(Task statement) Scan the entries below for the word "Safety". Copy each line that has it.

Items from a dataset:
*****

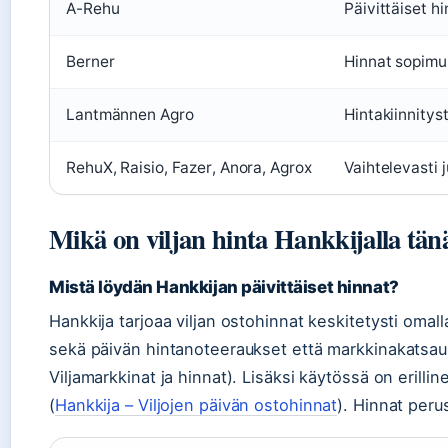
A-Rehu
Päivittäiset hi
Berner
Hinnat sopimu
Lantmännen Agro
Hintakiinnitys
RehuX, Raisio, Fazer, Anora, Agrox
Vaihtelevasti j
Mikä on viljan hinta Hankkijalla tä
Mistä löydän Hankkijan päivittäiset hinnat?
Hankkija tarjoaa viljan ostohinnat keskitetysti omalla
sekä päivän hintanoteeraukset että markkinakatsau
Viljamarkkinat ja hinnat). Lisäksi käytössä on erillin
(
Hankkija – Viljojen päivän ostohinnat
). Hinnat peru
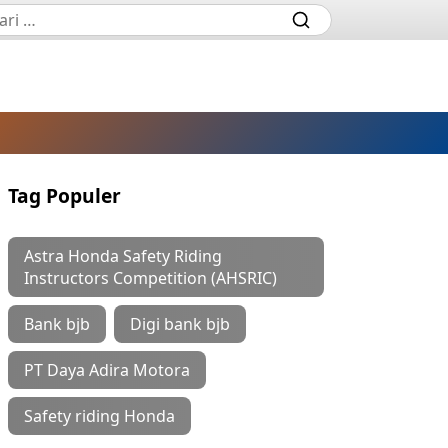
Tag Populer
Astra Honda Safety Riding
Instructors Competition (AHSRIC)
Bank bjb
Digi bank bjb
PT Daya Adira Motora
Safety riding Honda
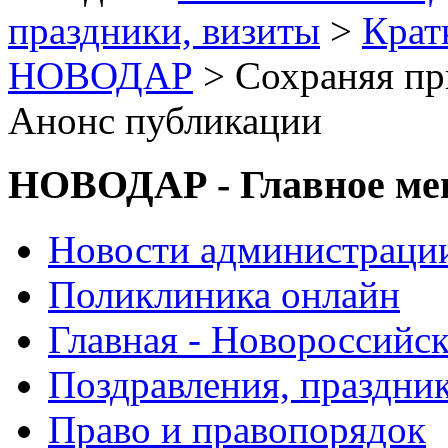
праздники, визиты
>
Крат
НОВОДАР
> Сохраняя пр
Анонс публикации
НОВОДАР - Главное м
Новости администраци
Поликлиника онлайн
Главная - Новороссийск
Поздравления, праздни
Право и правопорядок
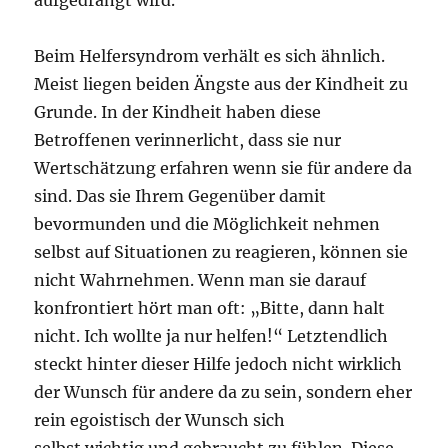
Beim Helfersyndrom verhält es sich ähnlich.
Meist liegen beiden Ängste aus der Kindheit zu
Grunde. In der Kindheit haben diese
Betroffenen verinnerlicht, dass sie nur
Wertschätzung erfahren wenn sie für andere da
sind. Das sie Ihrem Gegenüber damit
bevormunden und die Möglichkeit nehmen
selbst auf Situationen zu reagieren, können sie
nicht Wahrnehmen. Wenn man sie darauf
konfrontiert hört man oft: „Bitte, dann halt
nicht. Ich wollte ja nur helfen!“ Letztendlich
steckt hinter dieser Hilfe jedoch nicht wirklich
der Wunsch für andere da zu sein, sondern eher
rein egoistisch der Wunsch sich
selbst wichtig und gebraucht zu fühlen. Diese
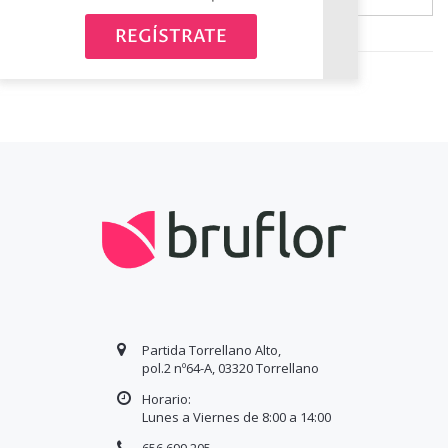
Avísame cuando esté disponible
REGÍSTRATE
Partida Torrellano Alto,
pol.2 nº64-A, 03320 Torrellano
Horario:
Lunes a Viernes de 8:00 a
14
:00
656 699 205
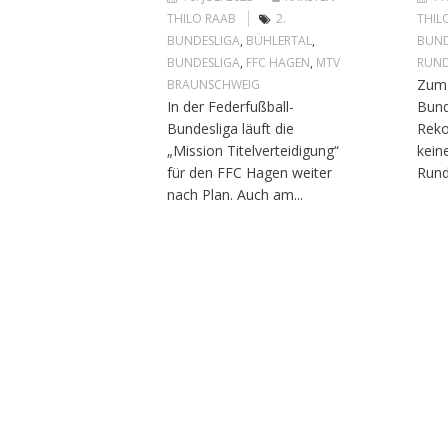
THILO RAAB
2.
THIL
BUNDESLIGA
,
BÜHLERTAL
,
BUND
BUNDESLIGA
,
FFC HAGEN
,
MTV
RUND
Zum 
BRAUNSCHWEIG
In der Federfußball-
Bund
Bundesliga läuft die
Reko
„Mission Titelverteidigung“
kein
für den FFC Hagen weiter
Rund
nach Plan. Auch am...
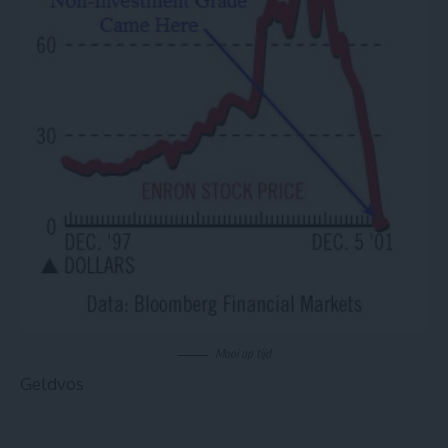
Mooi op tijd
Geldvos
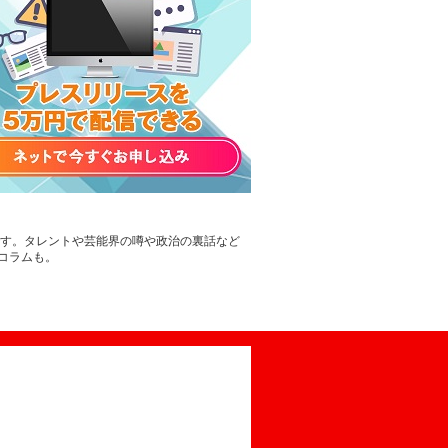
です。タレントや芸能界の噂や政治の裏話など
コラムも。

*****

(Answer box)
Astra Honda Safety Riding
Safety riding Honda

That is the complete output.